The T&E offering will operate across the entire capability life cycle (CLC), enabling CLC and technical risk mitigation in hopes to help defence, the primes, industry and SMEs achieve enhanced T&E capabilities.
The consortium members include APV, APV subsidiary APV Engineering and Testing (APV-T), Friedman Research Corporation (FRC), RMIT and Memko.
According to APV, the companies are expected to deliver the following services:
- program management from APV;
- physical T&E from APV-T;
- aerospace, technical regulatory framework compliance and advisory support from Memko;
- research and experimentation support from RMIT; and
- research, advanced modelling and simulation from the Friedman Research Corporation.
“Physical test costs are significant, and the risk of failure can be high when validation programs are left late in the product engineering cycle,” Harry Hickling, managing director of APV Corporation, said.
“APV FutureEdge changes this with advanced research, modelling and simulation capabilities to bring virtual testing into the upfront product engineering phases. Systems integration issues are more easily tackled, and thousands of alternative test cases can be performed.
“With correlation against physical test results and the adoption of new test technologies such as digital twins, we now transform the traditional approach to testing into an exciting new digital T&E domain. Digital Twins and our library of simulation models allows APV FutureEdge to provide an exciting frontier for Australia’s Defence industry to support the design and development of products and systems that have not been easily validated and tested in the real world during their development cycle.”
APVT-T is a leading Australian vehicle safety and testing company, having provided safety services to a range of clients including Ford Australia, and conducting over 40 crash tests in the last year. Recently, the company supported the industry in system and component level testing, which included “a vibration test program to resolve wiring harness in-service durability issues”.
Currently, FRC is delivering advanced research and virtual testing services which will analyse blast, fatigue, vehicle mobility, safety as well as research and test programs across North America. Industries operated in by FRC include advanced manufacturing and hypersonics development.
Local company Memko delivers multidisciplinary aerospace engineering capabilities to international original equipment manufacturers (OEMs), primes and government departments, and has worked across product design, certification and compliance.

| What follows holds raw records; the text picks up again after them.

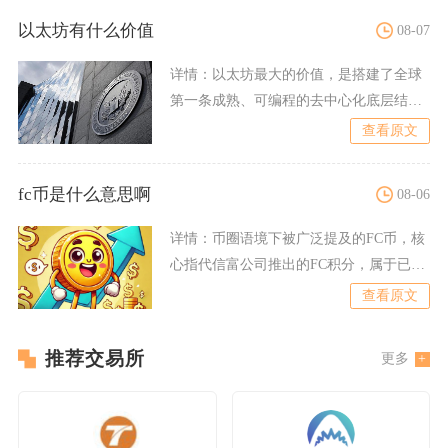
以太坊有什么价值
08-07
详情：
以太坊最大的价值，是搭建了全球
第一条成熟、可编程的去中心化底层结算
基础设施，依托智能合约构
查看原文
fc币是什么意思啊
08-06
详情：
币圈语境下被广泛提及的FC币，核
心指代信富公司推出的FC积分，属于已经
被司法定性的传销类空
查看原文
推荐交易所
更多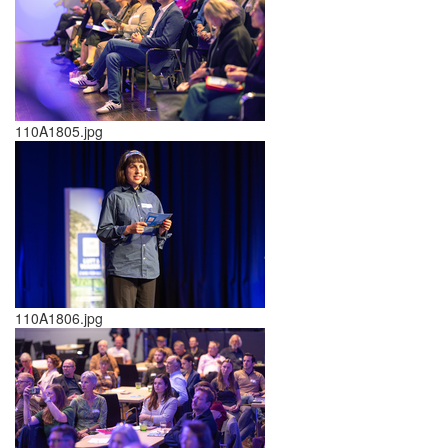
110A1805.jpg
110A1806.jpg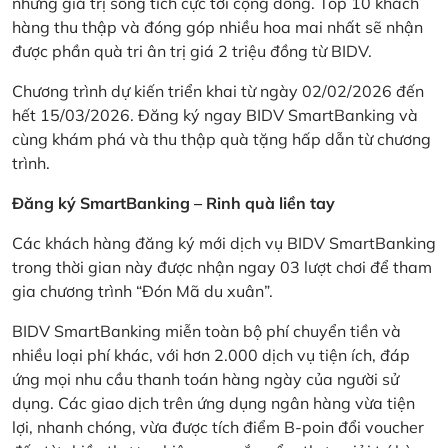
những giá trị sống tích cực tới cộng đồng. Top 10 khách
hàng thu thập và đóng góp nhiều hoa mai nhất sẽ nhận
được phần quà tri ân trị giá 2 triệu đồng từ BIDV.
Chương trình dự kiến triển khai từ ngày 02/02/2026 đến
hết 15/03/2026. Đăng ký ngay BIDV SmartBanking và
cùng khám phá và thu thập quà tặng hấp dẫn từ chương
trình.
Đăng ký SmartBanking – Rinh quà liền tay
Các khách hàng đăng ký mới dịch vụ BIDV SmartBanking
trong thời gian này được nhận ngay 03 lượt chơi để tham
gia chương trình “Đón Mã du xuân”.
BIDV SmartBanking miễn toàn bộ phí chuyển tiền và
nhiều loại phí khác, với hơn 2.000 dịch vụ tiện ích, đáp
ứng mọi nhu cầu thanh toán hàng ngày của người sử
dụng. Các giao dịch trên ứng dụng ngân hàng vừa tiện
lợi, nhanh chóng, vừa được tích điểm B-poin đổi voucher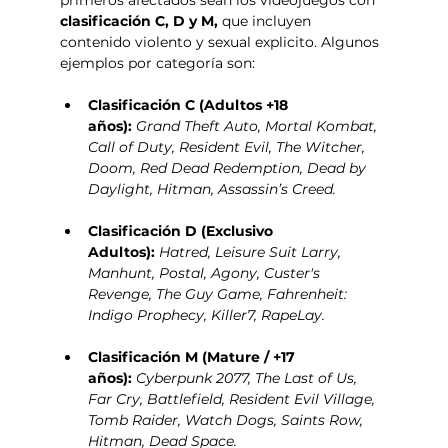
clasificación C, D y M, 
que incluyen 
contenido violento y sexual explicito. Algunos 
ejemplos por categoría son:
Clasificación C (Adultos +18 
años):
Grand Theft Auto, Mortal Kombat, 
Call of Duty, Resident Evil, The Witcher, 
Doom, Red Dead Redemption, Dead by 
Daylight, Hitman, Assassin’s Creed.
Clasificación D (Exclusivo 
Adultos):
Hatred, Leisure Suit Larry, 
Manhunt, Postal, Agony, Custer's 
Revenge, The Guy Game, Fahrenheit: 
Indigo Prophecy, Killer7, RapeLay.
Clasificación M (Mature / +17 
años):
Cyberpunk 2077, The Last of Us, 
Far Cry, Battlefield, Resident Evil Village, 
Tomb Raider, Watch Dogs, Saints Row, 
Hitman, Dead Space.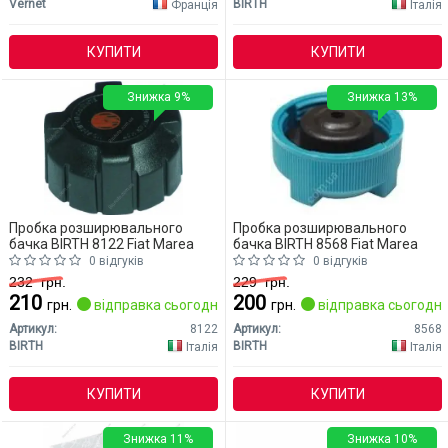
Vernet
BIRTH
Франція
Італія
КУПИТИ
КУПИТИ
Знижка 9%
Знижка 13%
Пробка розширювального
Пробка розширювального
бачка BIRTH 8122 Fiat Marea
бачка BIRTH 8568 Fiat Marea
0 відгуків
0 відгуків
232
грн.
229
грн.
210
200
грн.
відправка сьогодні
грн.
відправка сьогодні
Артикул:
8122
Артикул:
8568
BIRTH
BIRTH
Італія
Італія
КУПИТИ
КУПИТИ
Знижка 11%
Знижка 10%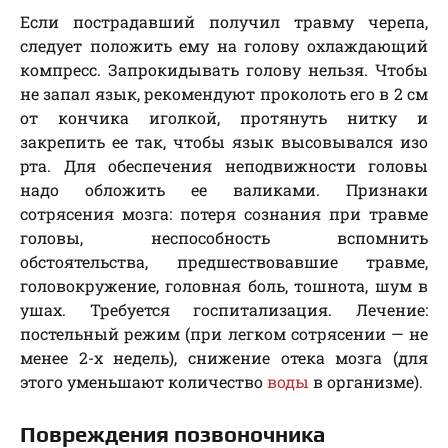
Если пострадавший получил травму черепа,
следует положить ему на голову охлаждающий
компресс. Запрокидывать голову нельзя. Чтобы
не запал язык, рекомендуют проколоть его в 2 см
от кончика иголкой, протянуть нитку и
закрепить ее так, чтобы язык высовывался изо
рта. Для обеспечения неподвижности головы
надо обложить ее валиками. Признаки
сотрясения мозга: потеря сознания при травме
головы, неспособность вспомнить
обстоятельства, предшествовавшие травме,
головокружение, головная боль, тошнота, шум в
ушах. Требуется госпитализация. Лечение:
постельный режим (при легком сотрясении — не
менее 2-х недель), снижение отека мозга (для
этого уменьшают количество
воды
в организме).
Повреждения позвоночника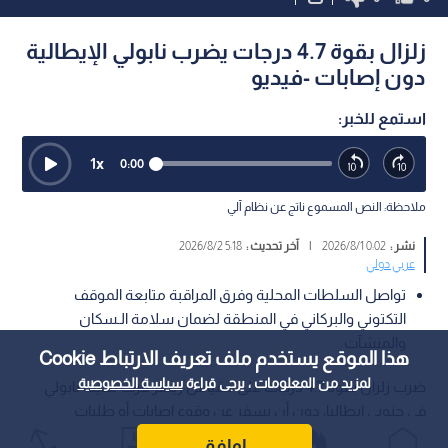
زلزال بقوة 4.7 درجات يضرب نابولي الإيطالية
دون إصابات -فيديو
استمع للخبر:
1
x
0:00
ملاحظة: النص المسموع ناتج عن نظام آلي
نشر :
0:02 2026/8/1
|
آخر تحديث :
5:18 2026/8/2
عربي دولي
تواصل السلطات المحلية وفرق المراقبة متابعة الموقف
التكتوني والبركاني في المنطقة لضمان سلامة الـسكان
والمنشآت
هذا الموقع يستخدم ملف تعريف الارتباط Cookie
لمزيد من المعلومات ، يرجى قراءة
سياسة الخصوصية
ضرب زلزال بقوة 4.7 درجات على مقياس ريختر قرب مدينة نابولي
في جنوبي إيطاليا، دون أن يسفر عن وقوع إصابات أو طلبات
مساعدة طارئة من المواطنين.
اوافق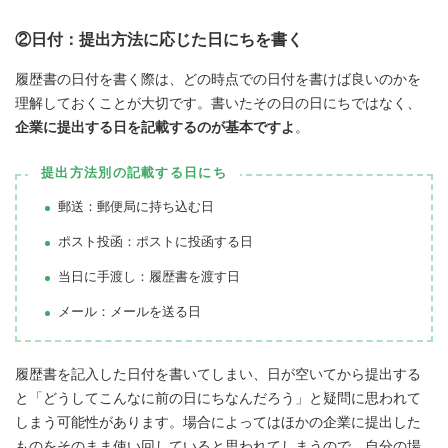
②日付：提出方法に応じた日にちを書く
履歴書の日付を書く際は、どの時点での日付を書けば良いのかを
理解しておくことが大切です。書いたその日の日にちではなく、
企業に提出する日を記載するのが基本ですよ
。
提出方法別の記載する日にち
郵送：郵便局に持ち込む日
ポスト投函：ポストに投函する日
当日に手渡し：履歴書を渡す日
メール：メールを送る日
履歴書を記入した日付を書いてしまい、日が空いてから提出する
と「どうしてこんなに前の日にちなんだろう」と疑問に思われて
しまう可能性があります。場合によってはほかの企業に提出した
ものをそのまま使い回していると思われてしまうので、自分の場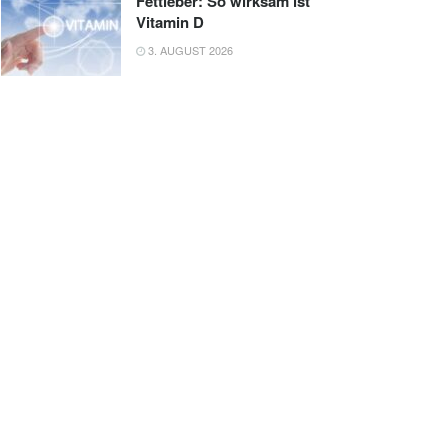
Fettleber: So wirksam ist
Vitamin D
3. AUGUST 2026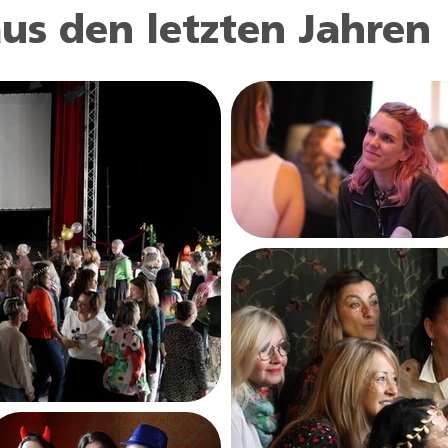
us den letzten Jahren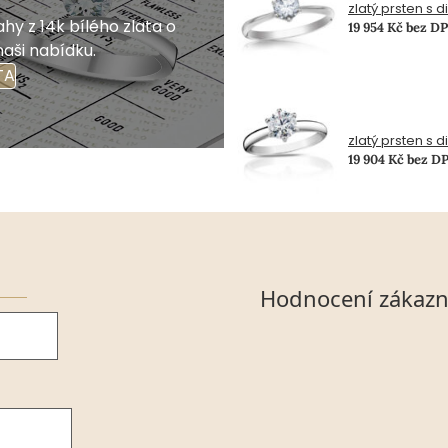
zlatý prsten s 
hy z 14k bílého zlata o
19 954 Kč bez D
naši nabídku.
TA
zlatý prsten s 
19 904 Kč bez D
Hodnocení zákazn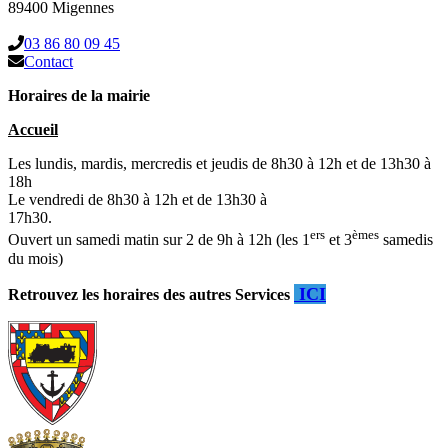
89400 Migennes
03 86 80 09 45
Contact
Horaires de la mairie
Accueil
Les lundis, mardis, mercredis et jeudis de 8h30 à 12h et de 13h30 à
18h
Le vendredi de 8h30 à 12h et de 13h30 à
17h30.
ers
èmes
Ouvert un samedi matin sur 2 de 9h à 12h (les 1
et 3
samedis
du mois)
ICI
Retrouvez les horaires des autres Services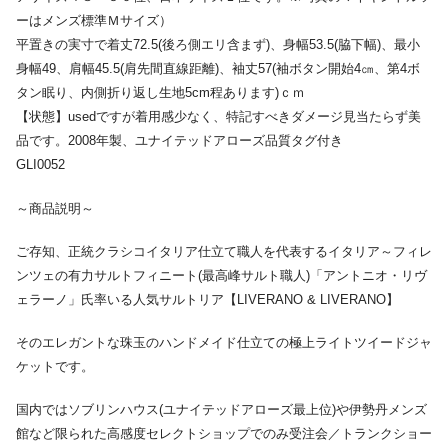
ーはメンズ標準Ｍサイズ）
平置きの実寸で着丈72.5(後ろ側エリ含まず)、身幅53.5(脇下幅)、最小
身幅49、肩幅45.5(肩先間直線距離)、袖丈57(袖ボタン開始4㎝、第4ボ
タン眠り、内側折り返し生地5cm程あります)ｃｍ
【状態】usedですが着用感少なく、特記すべきダメージ見当たらず美
品です。2008年製、ユナイテッドアローズ品質タグ付き
GLI0052
～商品説明～
ご存知、正統クラシコイタリア仕立て職人を代表するイタリア～フィレ
ンツェの有力サルトフィニート(最高峰サルト職人)「アントニオ・リヴ
ェラーノ」氏率いる人気サルトリア【LIVERANO & LIVERANO】
そのエレガントな珠玉のハンドメイド仕立ての極上ライトツイードジャ
ケットです。
国内ではソブリンハウス(ユナイテッドアローズ最上位)や伊勢丹メンズ
館など限られた高感度セレクトショップでのみ受注会／トランクショー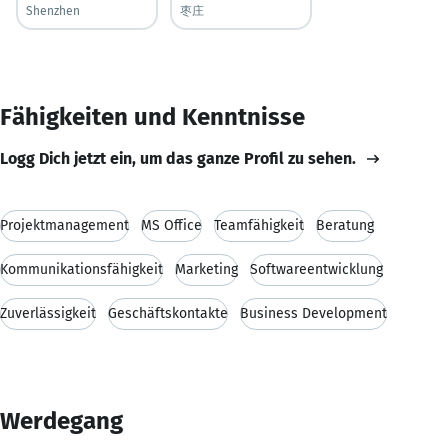
Shenzhen
枣庄
Fähigkeiten und Kenntnisse
Logg Dich jetzt ein, um das ganze Profil zu sehen.
Projektmanagement
MS Office
Teamfähigkeit
Beratung
Kommunikationsfähigkeit
Marketing
Softwareentwicklung
Zuverlässigkeit
Geschäftskontakte
Business Development
Werdegang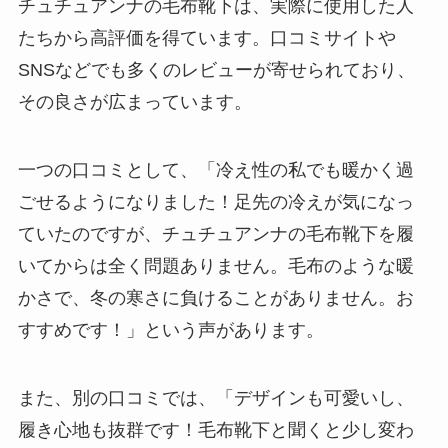
チュチュアンナの毛布靴下は、実際に使用した人
たちから高評価を得ています。口コミサイトや
SNSなどでも多くのレビューが寄せられており、
その良さが広まっています。
一つの口コミとして、「冷え性の私でも暖かく過
ごせるようになりました！足先の冷えが気になっ
ていたのですが、チュチュアンナの毛布靴下を履
いてからは全く問題ありません。毛布のような暖
かさで、冬の寒さに負けることがありません。お
すすめです！」という声があります。
また、別の口コミでは、「デザインも可愛いし、
履き心地も抜群です！毛布靴下と聞くと少し変わ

Meanwhile, RMIT is expected to support the consortium with their experience in defence spanning over a century across education, materials research, fatigue, durability, flight training and aerospace. It is hoped that RMIT’s collaboration with the DSTG on the Structures and Materials Research Program (SMaRP) will support their collaboration with APV FutureEdge, enhancing industry test and evaluation capabilities.
“At APV-T there is no job that is too big or too small — our mission is to work collaboratively with our customers in support of their vision to achieve success,” Hickling continued.
“We frequently provide equipment and resources to customer sites in support of their engineering and T&E teams. By working collaboratively with our customers and international T&E practitioners, we bring a level of international capability that would otherwise be well out of their reach. APV FutureEdge builds on this vision to bring like-minded T&E practitioners together in support of Defence, primes, industry, and importantly, SMEs.”